Corridor Comparison Chart
Near-miss rate and model risk score side by side
What is NGSIM?
The NGSIM Vehicle Trajectories dataset was collected by FHWA in 2005 using overhead cameras recording at 10 Hz. It provides precise vehicle position, speed, and lane data — the gold standard public benchmark for traffic microsimulation research, cited in hundreds of peer-reviewed studies.
1. Publicly available and fully reproducible. NGSIM is freely distributed by FHWA/USDOT and has been used in 1,000+ peer-reviewed traffic safety studies. Every result in this project can be independently verified and re-run from the same source files.
2. High temporal resolution (10 Hz, vehicle-level). NGSIM records each vehicle's position, speed, and lane every 0.1 seconds. This granularity is what makes precise feature engineering possible — computing speed variance, ΔV, and lateral trajectory spread across a 5-second window requires sub-second sampling that aggregated sensor logs cannot provide.

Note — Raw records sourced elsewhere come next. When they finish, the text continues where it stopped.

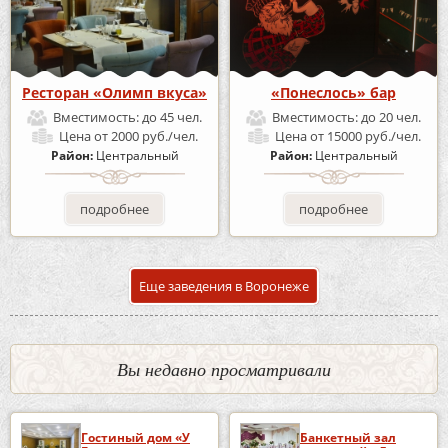
Ресторан «Олимп вкуса»
«Понеслось» бар
Вместимость:
до 45 чел.
Вместимость:
до 20 чел.
Цена
от 2000 руб./чел.
Цена
от 15000 руб./чел.
Район:
Центральный
Район:
Центральный
подробнее
подробнее
Еще заведения в Воронеже
Вы недавно просматривали
Гостиный дом «У
Банкетный зал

3. Multi-site geographic diversity. Three California corridors (US-101 Hollywood Fwy, I-80 Emeryville, Lankershim Blvd) plus one Georgia corridor (Peachtree St Atlanta) let the model be tested across different road types, traffic densities, and regional driving patterns — providing a basic check on cross-site generalizability.
4. Establishes a replicable end-to-end baseline. The full pipeline — feature engineering, labeling, XGBoost training, SHAP explainability — is validated here on real data. This baseline is the reference point for future work using other trajectory datasets.
Corridor Context & Data Scope
Transparency statement — what these corridors are and what they are not
⚠ These 4 corridors are NOT active work zones. The NGSIM dataset was collected in 2005 for general traffic flow research — no construction zones, flaggers, or work zone lane closures are present in the data. This is a critical context note for interpreting all results in this study.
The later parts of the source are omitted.